### TASK INPUT

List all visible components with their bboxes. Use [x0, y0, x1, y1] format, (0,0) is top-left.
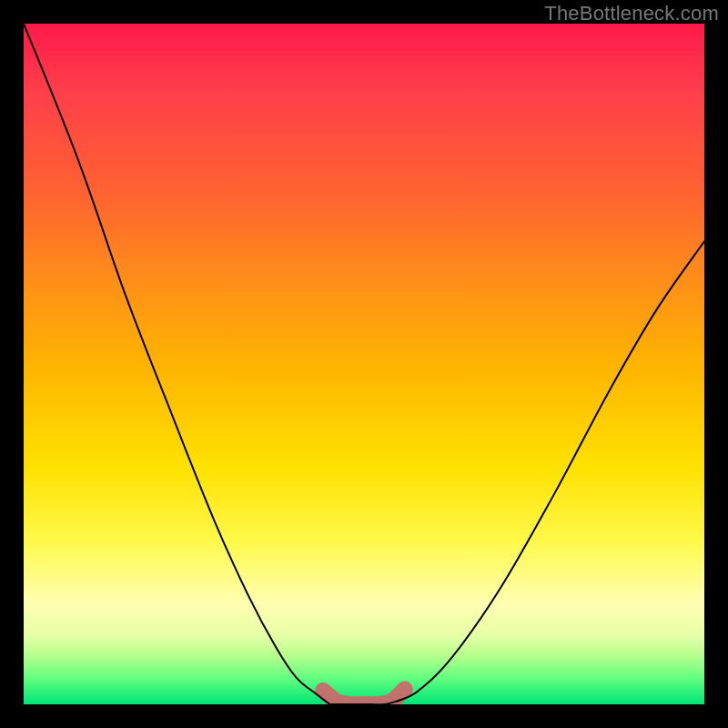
curve-layer	[24, 24, 704, 704]
watermark-text: TheBottleneck.com	[544, 2, 719, 25]
curve-left-branch	[24, 24, 330, 704]
chart-frame: TheBottleneck.com	[0, 0, 728, 728]
plot-area	[24, 24, 704, 704]
curve-right-branch	[398, 241, 704, 701]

######

● **YOUR GOAL**
Word for word, restate all of the data, but do not copy the pictures.

● **TASK RESULT**
List all visible components with their bboxes. Use [x0, y0, x1, y1] format, (0,0) is top-left.
curve-layer	[24, 24, 704, 704]
watermark-text: TheBottleneck.com	[544, 2, 719, 25]
curve-left-branch	[24, 24, 330, 704]
chart-frame: TheBottleneck.com	[0, 0, 728, 728]
plot-area	[24, 24, 704, 704]
curve-right-branch	[398, 241, 704, 701]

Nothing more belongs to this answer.